Monday Lab: GM Half Full

Looking at the topic of distributing GM-tasks all sorts of different ways, which we all know well, but maybe its widespread use doesn't reflect enough of its potential.

Anyway, although Champions Now is more visible, I'm also working on Cosmic Zap for Chaosium, and the GM-task technique is reeeeeally its own thing for that one. Two of the people in the discussion are current playtesters, so they've seen me wade through a couple of cognitive steps to get it right.

Comments

I think I talked more in this one, which probably means I care about the subject but also that I'm confused/uncertain ... so of course, I've kept thinking about it.

Once again, I think Ars Magica needs some historical credit here. I didn't/haven't played it, but you do hear about it, and even without players sharing the Story Guide role, there are the PC "categories": Magus, Companion and Grog. I'll point to that and say that you really can't even HAVE those types, and have players portray them, unless players are taking on some GM-like behavior.

My current thought would be that while I've seen "GM is (some kind) of God" and "players just Immerse (whatever that means)" play, I've rarely played close to that model. And except for that style, the issues around sharing "GMing" are not philosophic at all - it's all about matching suitable procedures to the desired play-experience.

Well, that creates a bit of a foundation to build on, for me anyway ...

Ron Edwards's picture

I'm not convinced regarding Ars Magica without some informed play discussion. At my most cynical, I suspect that a few games get routinely referenced as having this-or-that quality just because everyone is used to saying so.

However, I completely agree with your general point, that GM-ful technique has been around for a long time, likely since the first tables of the hobby. Certainly what I used to call Director Stance has been; you can see it in various text examples and in plenty of rules like Luck in T&T, and that's just a skip away from expanding into a more acknowledged or formal version that applies to events and scenes.

I'm pretty sure 90%+ of my Ars Magica info comes via anyway (which means some combination of Vincent, Meg, and Emily). So ... someone learned some things about distributed GMing starting from there, but how many someones, I'm not gonna argue. And as I recall, the anyway quotes are more that Ars Magica (in some edition) said "try this!", not really so much what to do to make it work ...

Dreamofpeace's picture

This topic was very apropos for me, as my main WiP is a GMfull sci-fi game. I'm going to steal some of these ideas and try to test them out this weekend, at GoPlayNW con here in Seattle. I'd like to let y'all know how it goes after, and maybe you can help me analyze it afterwards. 

 

Ron Edwards's picture

Of course! Post about the ideas and session in Actual Play, and I'll look forward to it.

Back in 2009, when I started grad school, I passed the ownership of the Seattle Story Games meetup to couple of younger enthusiasts. When I started the meetup, I had envisioned it as being a place to experience Story Now play. Myself I associated "Story Now" with "Story Game." Turns out that few other people shared that understanding.

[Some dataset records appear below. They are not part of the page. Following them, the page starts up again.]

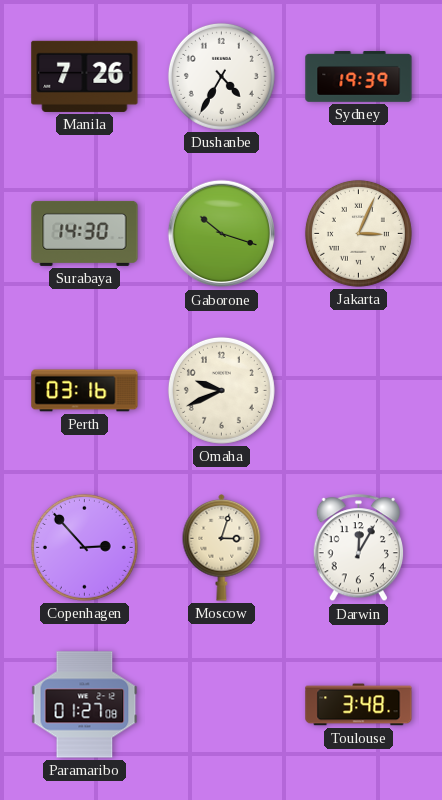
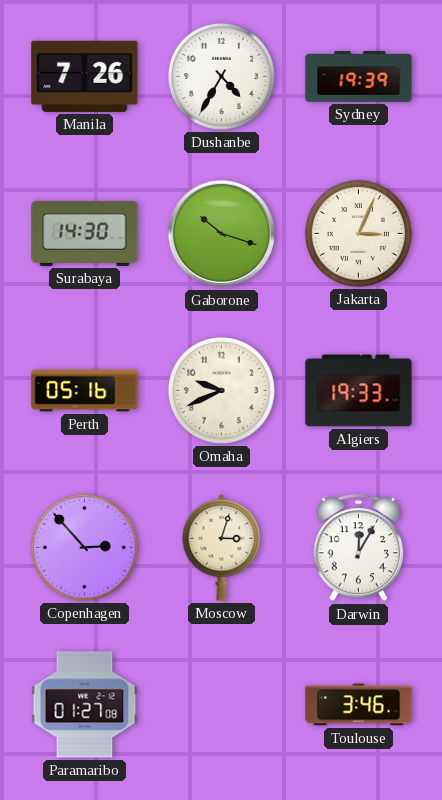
Perth: 03:16 -> 05:16
Algiers: none -> 19:33
Toulouse: 3:48 -> 3:46
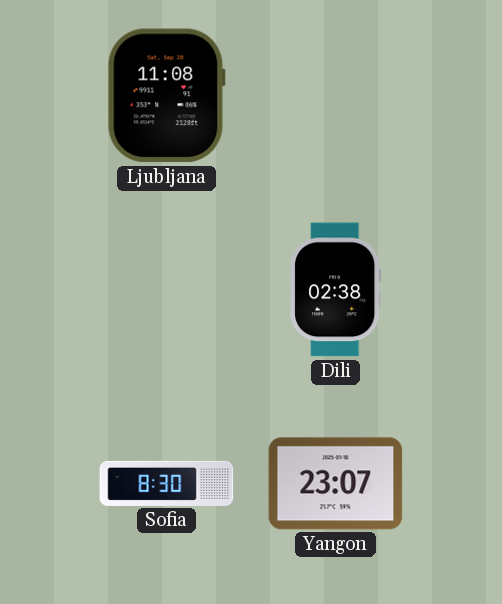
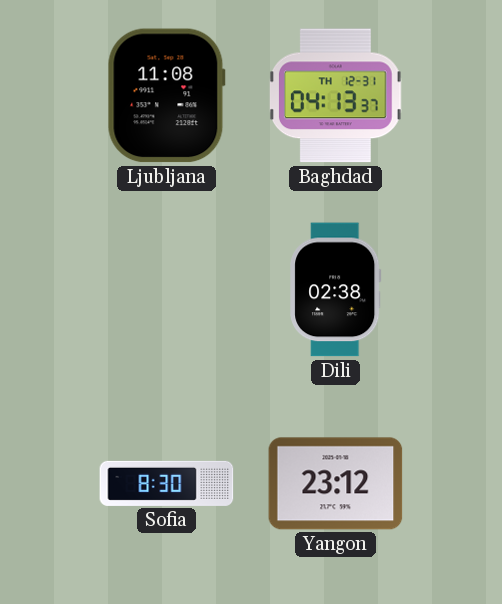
Baghdad: none -> 04:13
Yangon: 23:07 -> 23:12
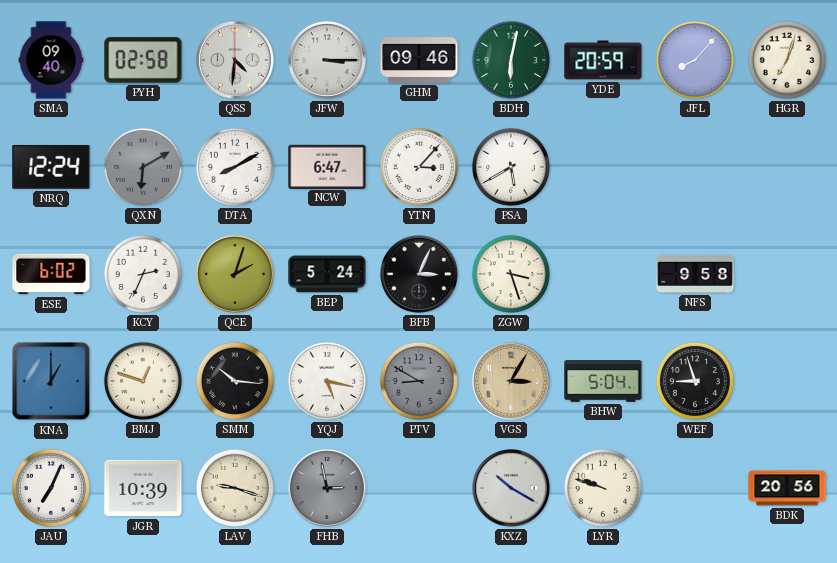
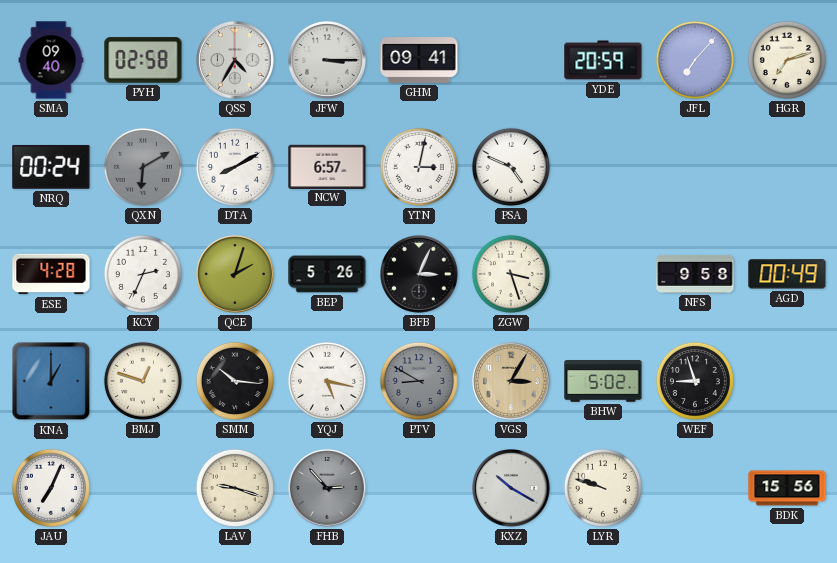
QSS: 4:31 -> 4:35
GHM: 09:46 -> 09:41
BDH: 6:02 -> none
JFL: 8:07 -> 7:07
HGR: 7:03 -> 7:12
NRQ: 12:24 -> 00:24
NCW: 6:47 -> 6:57
YTN: 3:07 -> 3:02
PSA: 5:40 -> 4:49
ESE: 6:02 -> 4:28
BEP: 5:24 -> 5:26
AGD: none -> 00:49
BHW: 5:04 -> 5:02
JGR: 10:39 -> none
FHB: 2:58 -> 2:53
BDK: 20:56 -> 15:56
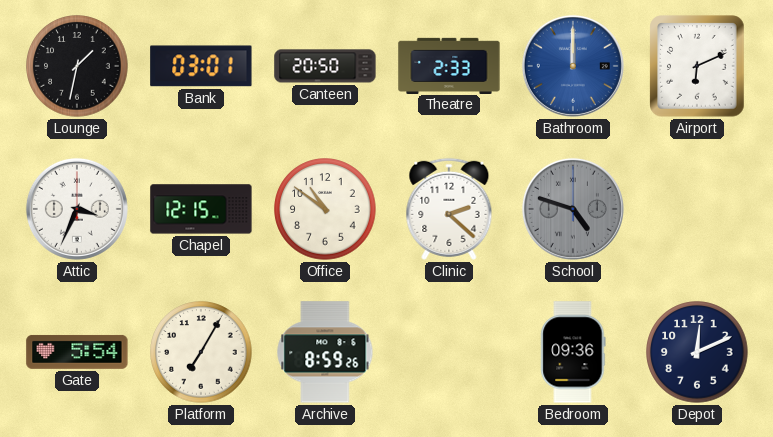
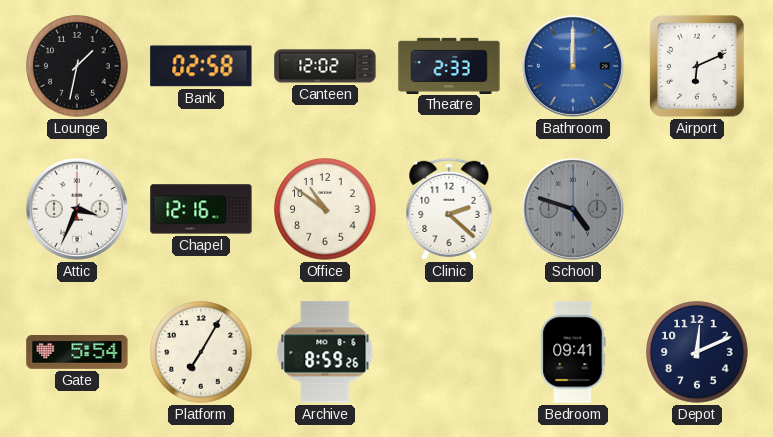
Bank: 03:01 -> 02:58
Canteen: 20:50 -> 12:02
Chapel: 12:15 -> 12:16
Bedroom: 09:36 -> 09:41
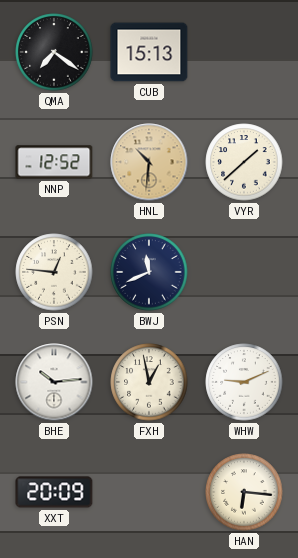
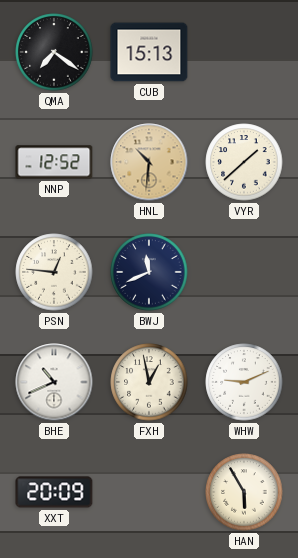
BHE: 10:14 -> 10:41
HAN: 6:16 -> 5:55
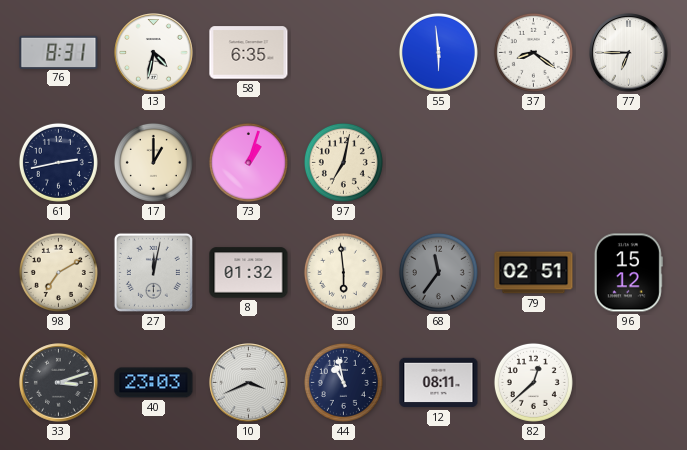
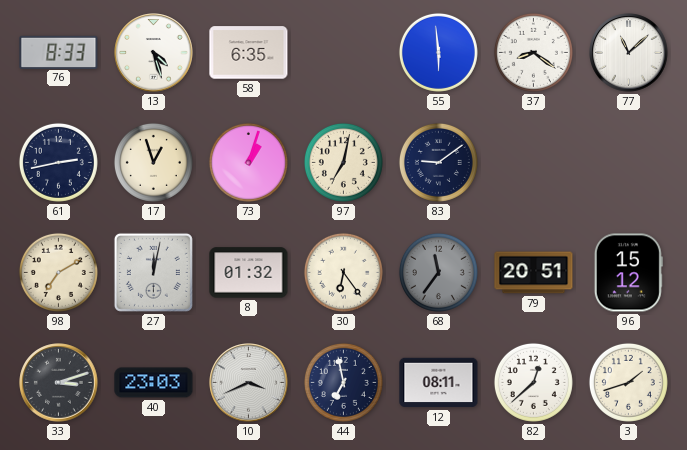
76: 8:31 -> 8:33
13: 4:32 -> 4:27
77: 6:45 -> 11:08
17: 1:00 -> 12:57
83: none -> 9:09
30: 5:59 -> 6:24
79: 02:51 -> 20:51
44: 10:58 -> 6:58
3: none -> 1:42
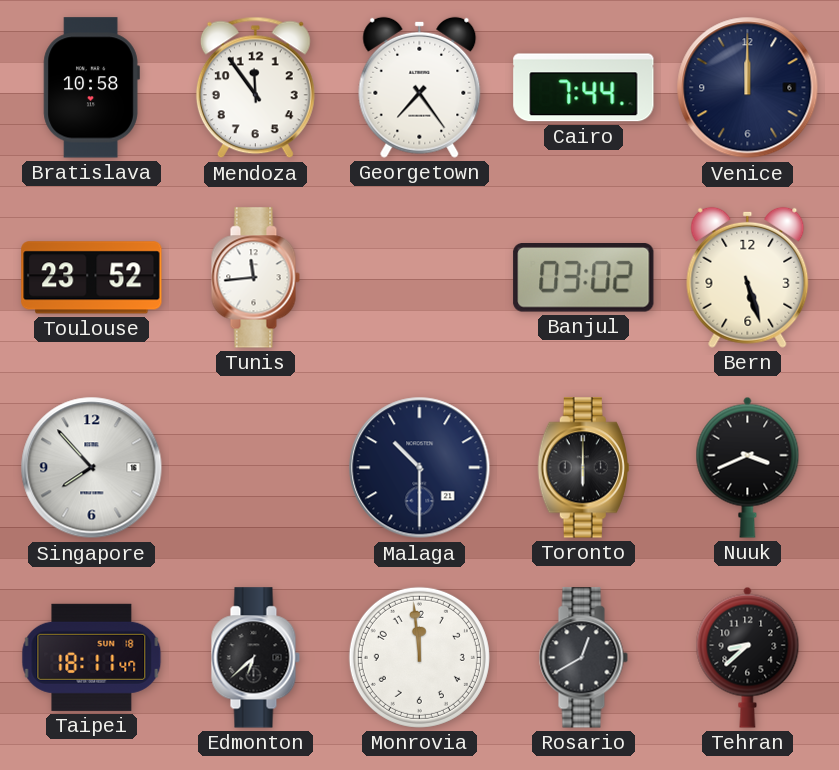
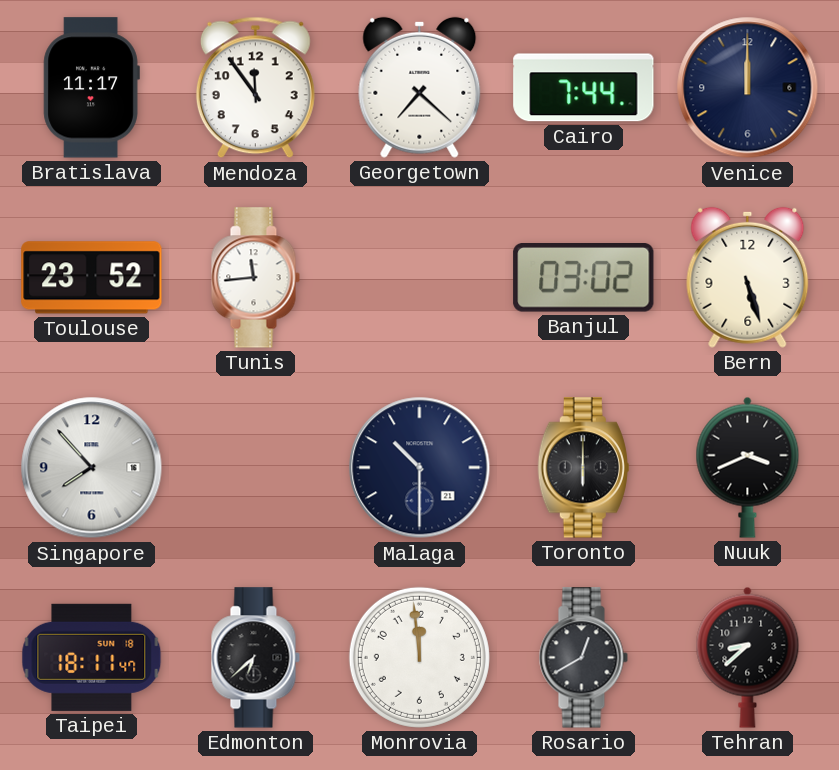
Bratislava: 10:58 -> 11:17
Georgetown: 7:24 -> 7:22
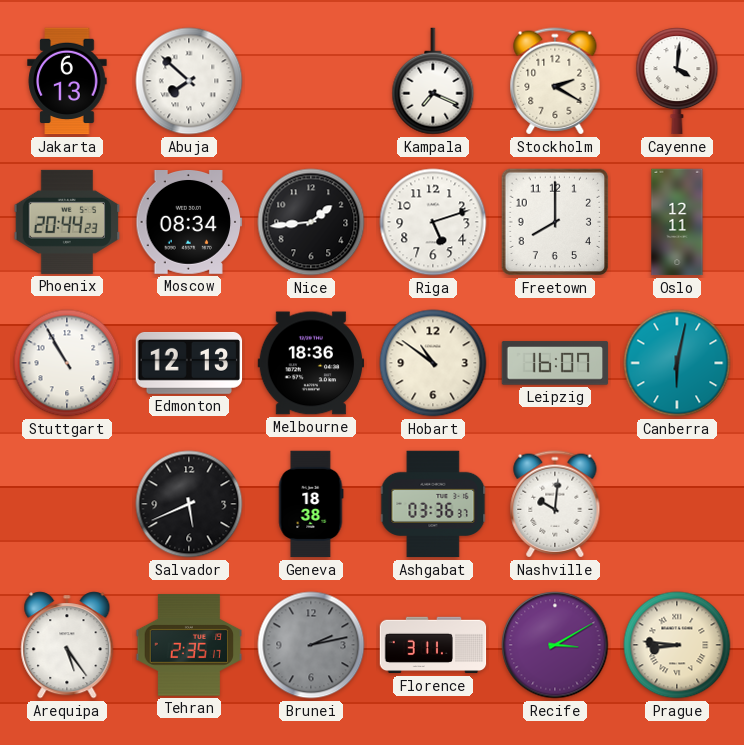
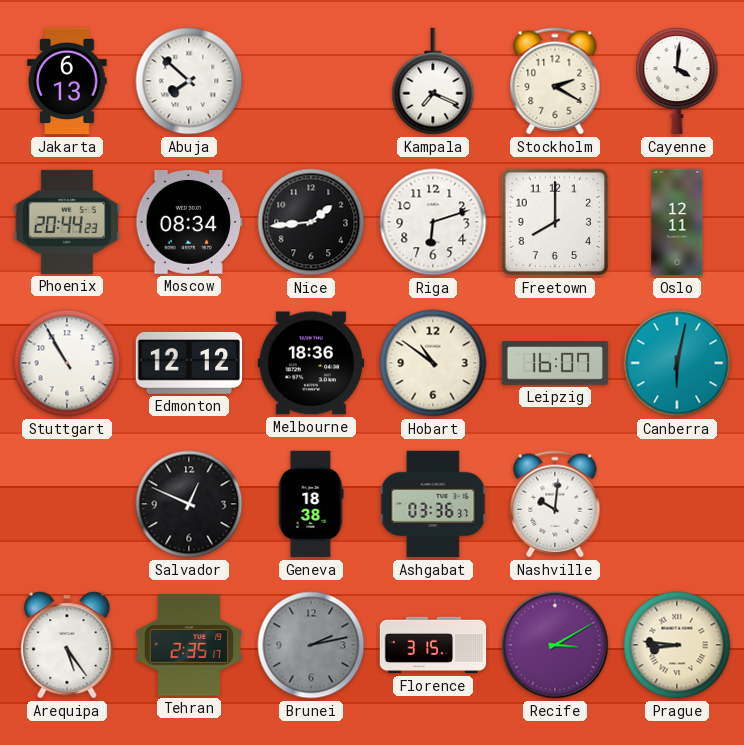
Riga: 5:12 -> 6:12
Edmonton: 12:13 -> 12:12
Salvador: 5:41 -> 12:49
Florence: 3:11 -> 3:15
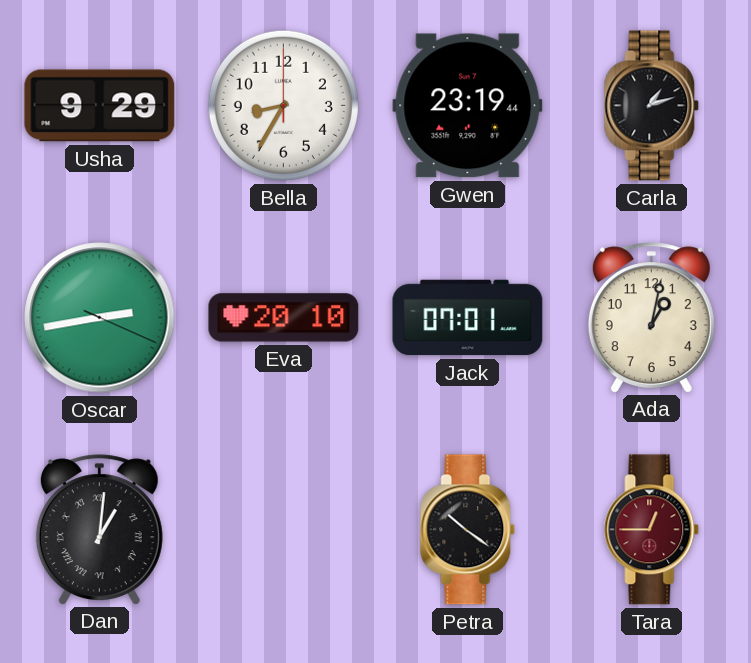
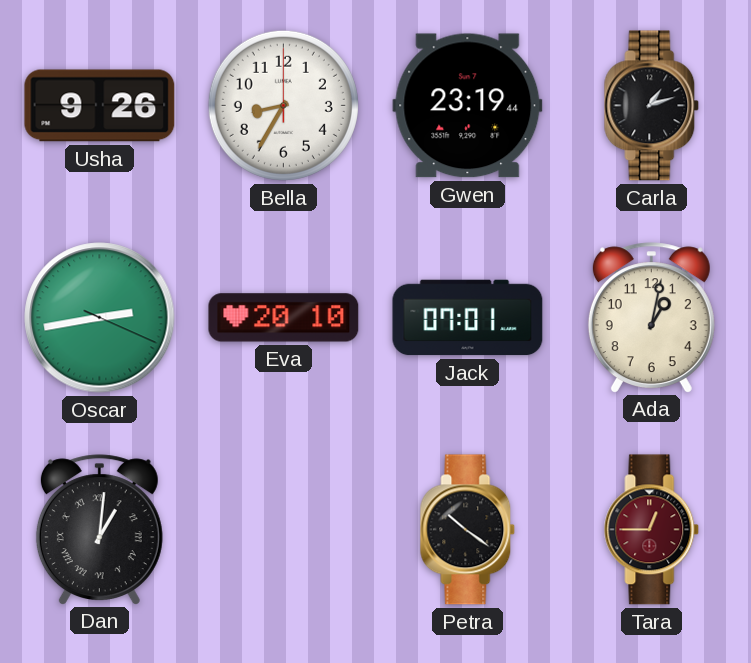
Usha: 9:29 -> 9:26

When I returned to just offer a game of PTA in 2012, I learned that they had banned games with traditional GM roles -- one had to offer a game with rotating GM tasks. Somehow "story games" had become associated with "GM-less" and this was identified as the big radical player-empowerment revolution. I was rather annoyed and tried to articulate what my objection was, but at that time could not. I felt that my original purpose-- Story Now -- had been lost. Hearing you say that GMfull design is in some sense a trivial design choice helps me understand what I might have argued back then. 

Ron Edwards's picture

That opens a lot to talk about, maybe too much. I tried to explain the mismatch of "story game" to "independent" and "Forge" in my Metatopia interview a couple of years ago, but the damage is so pervasive that I doubt it can ever be met sensibly.

For now - just thanks. I appreciate that point very much.